Y todo estaba muy bueno. Tan bueno como estaban de frías las
cervezas (Zulia, naturalmente). Ayudaba a explicar porqué eran tan
robustos los mesoneros de pajarilla apretada y punzante sentido del
humor que circulaban entre las mesas ocupadas por no menos
corpulentos comensales. Y también a entender por qué es un lugar
donde se reúne la élite profesional zuliana y donde uno puede
encontrarse al rector de LUZ despachando desde ahí.
Se trata de la Fuente de Soda Irama. Mi guía, el escritor e historiador
Norberto José Olivar, la inmortalizó en su novela Un vampiro en
Maracaibo. Me explicó Norberto José que sobrevivió a la época de
las entrañables fuentes de soda que instalaron los extintos
automercados CADA; la Irama no era de CADA pero emulaba su
remotísimo aire de diner gringo, con una maravillosa decoración
setentosa que sobrevive entre las pantallas de plasma.
Mis amigos me decían que no, que Maracaibo ha perdido mucho,
que ya no es la misma, que se ha ido transformando en algo
diferente, en algo más parecido al resto del país. Que ese Zulia
canónico que cuentan las gaitas es una idealización. Yo les replicaba
que para los que no somos zulianos, el Zulia sigue ostentando una
peculiaridad: un acento, un sentido del humor, un exceso comestible
como la macarronada. Y que la fuente de soda Irama, con ese menú
donde convivían los tequeños con el filet mignon y la pasta a la
boloñesa, y esas conversaciones tan maracuchas retumbando a mi
alrededor, confirma que Maracaibo es otra cosa, que no se ha
uniformado con esta geografía urbana de la modernidad que tiende
a hacer que todas las ciudades se parezcan demasiado entre sí.

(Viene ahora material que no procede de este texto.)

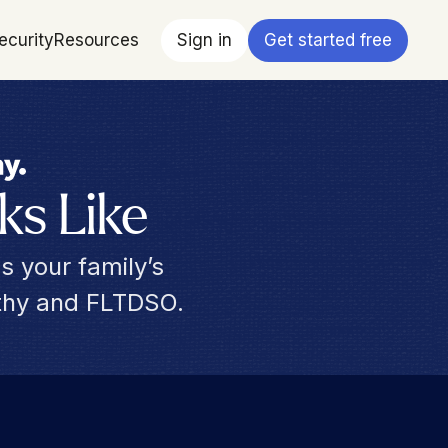
ecurity
Resources
Sign in
Get started free
ks Like
s your family’s 
rthy and FLTDSO.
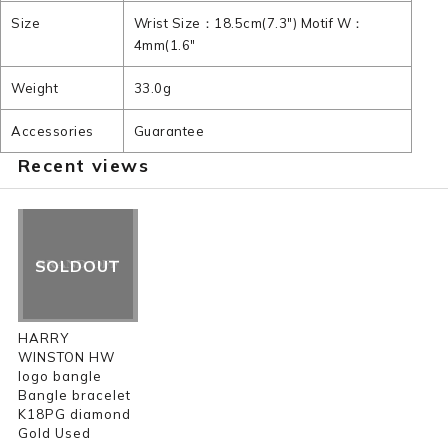
Size
Wrist Size：18.5cm(7.3") Motif W：
4mm(1.6"
Weight
33.0g
Accessories
Guarantee
Recent views
SOLDOUT
HARRY
WINSTON HW
logo bangle
Bangle bracelet
K18PG diamond
Gold Used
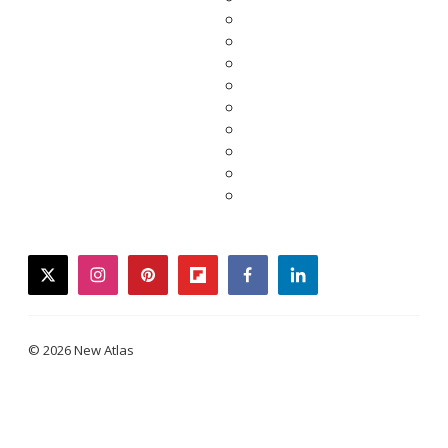
twitter
instagram
pinterest
flipboard
facebook
linkedin
© 2026 New Atlas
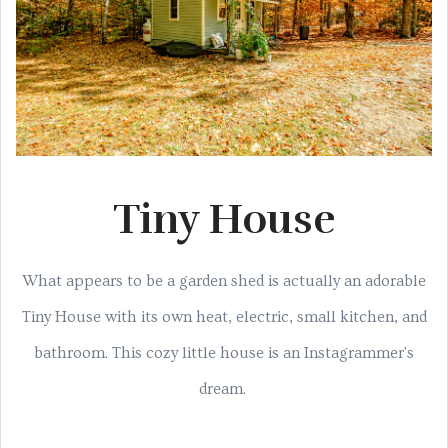
Tiny House
What appears to be a garden shed is actually an adorable
Tiny House with its own heat, electric, small kitchen, and
bathroom. This cozy little house is an Instagrammer's
dream.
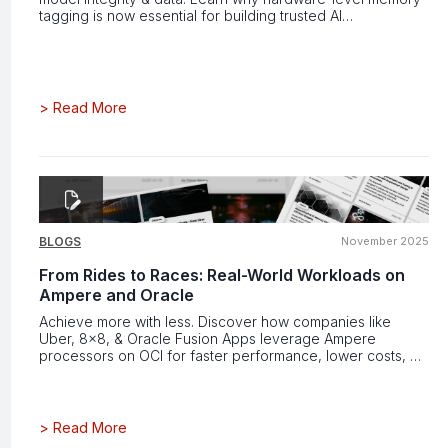
tagging is now essential for building trusted AI
infrastructure.
>
Read More
BLOGS
November 2025
From Rides to Races: Real-World Workloads on
Ampere and Oracle
Achieve more with less. Discover how companies like
Uber, 8x8, & Oracle Fusion Apps leverage Ampere
processors on OCI for faster performance, lower costs, &
greater efficiency.
>
Read More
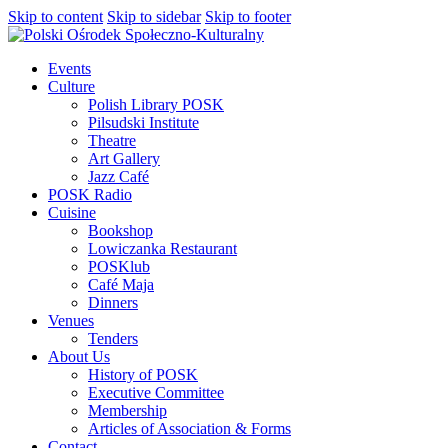
Skip to content
Skip to sidebar
Skip to footer
Events
Culture
Polish Library POSK
Pilsudski Institute
Theatre
Art Gallery
Jazz Café
POSK Radio
Cuisine
Bookshop
Lowiczanka Restaurant
POSKlub
Café Maja
Dinners
Venues
Tenders
About Us
History of POSK
Executive Committee
Membership
Articles of Association & Forms
Contact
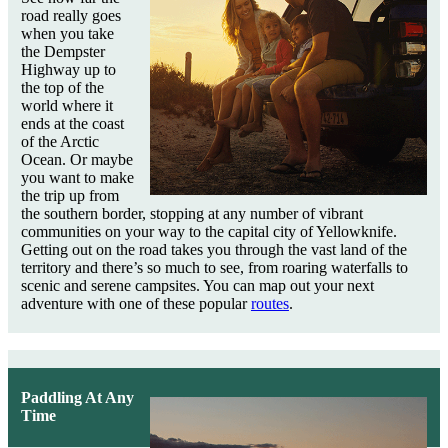
road really goes
when you take
the Dempster
Highway up to
the top of the
world where it
ends at the coast
of the Arctic
Ocean. Or maybe
you want to make
the trip up from
the southern border, stopping at any number of vibrant
communities on your way to the capital city of Yellowknife.
Getting out on the road takes you through the vast land of the
territory and there’s so much to see, from roaring waterfalls to
scenic and serene campsites. You can map out your next
adventure with one of these popular
routes
.
Paddling At Any
Time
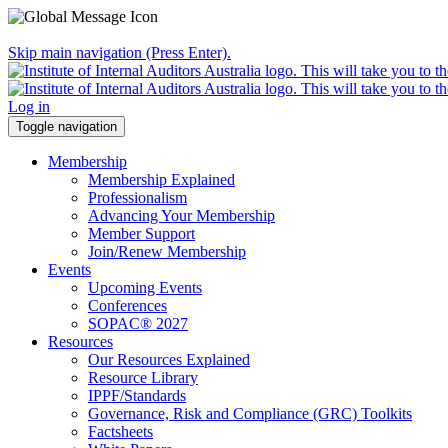
Skip main navigation (Press Enter).
Log in
Toggle navigation
Membership
Membership Explained
Professionalism
Advancing Your Membership
Member Support
Join/Renew Membership
Events
Upcoming Events
Conferences
SOPAC® 2027
Resources
Our Resources Explained
Resource Library
IPPF/Standards
Governance, Risk and Compliance (GRC) Toolkits
Factsheets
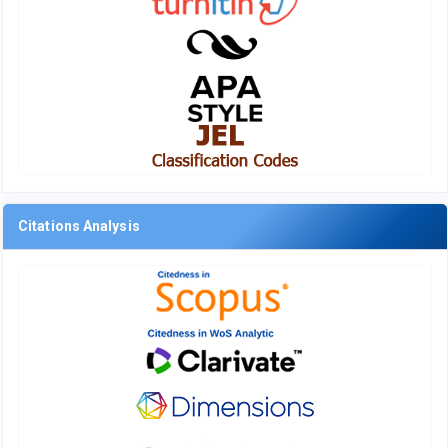
Citations Analysis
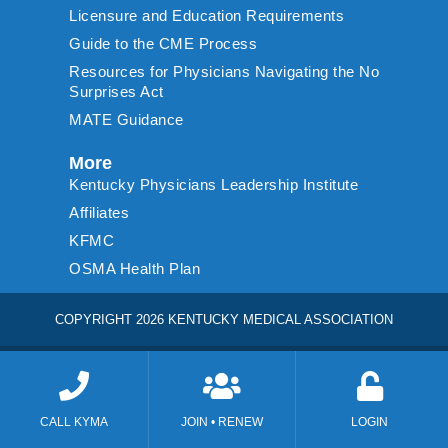
Licensure and Education Requirements
Guide to the CME Process
Resources for Physicians Navigating the No
Surprises Act
MATE Guidance
More
Kentucky Physicians Leadership Institute
Affiliates
KFMC
OSMA Health Plan
COPYRIGHT 2026 KENTUCKY MEDICAL ASSOCIATION
CALL KYMA
JOIN • RENEW
LOGIN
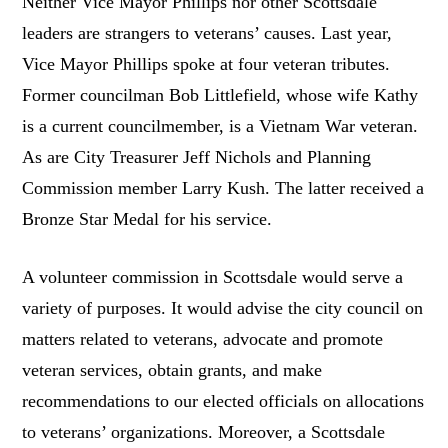
Neither Vice Mayor Phillips nor other Scottsdale
leaders are strangers to veterans’ causes. Last year,
Vice Mayor Phillips spoke at four veteran tributes.
Former councilman Bob Littlefield, whose wife Kathy
is a current councilmember, is a Vietnam War veteran.
As are City Treasurer Jeff Nichols and Planning
Commission member Larry Kush. The latter received a
Bronze Star Medal for his service.
A volunteer commission in Scottsdale would serve a
variety of purposes. It would advise the city council on
matters related to veterans, advocate and promote
veteran services, obtain grants, and make
recommendations to our elected officials on allocations
to veterans’ organizations. Moreover, a Scottsdale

Irama me pareció no sólo un estupendo lugar donde comer –donde
comer sencillo, sabroso, abundante, sin pretensiones gourmet, sin
música chill out ni promotoras voluptuosas- sino también un
ejemplo de cómo lo local puede negociar con lo externo y lo viejo con
lo nuevo. Tiene sus mesoneros, su decoración y su menú de toda la
vida, pero un flamante aviso patrocinado por una empresa y sus
buenos televisores de plasma. Está en la esquina de una
urbanización, bien visibles y con puestos de estacionamiento, no en
un mall. Y lo que más me gustó, aparte de la parrilla de carne y pollo,
es que si la idea de partida es una importación, el resultado me
resultó tremendamente maracucho. Yo no soy zuliano, pero celebro
los regionalismos. Porque no quiero un país emparejadito como un
cuartel ni un mundo franquiciado. Quiero muchas Iramas,
congeladas en el tiempo, con sus cervezas bien frías.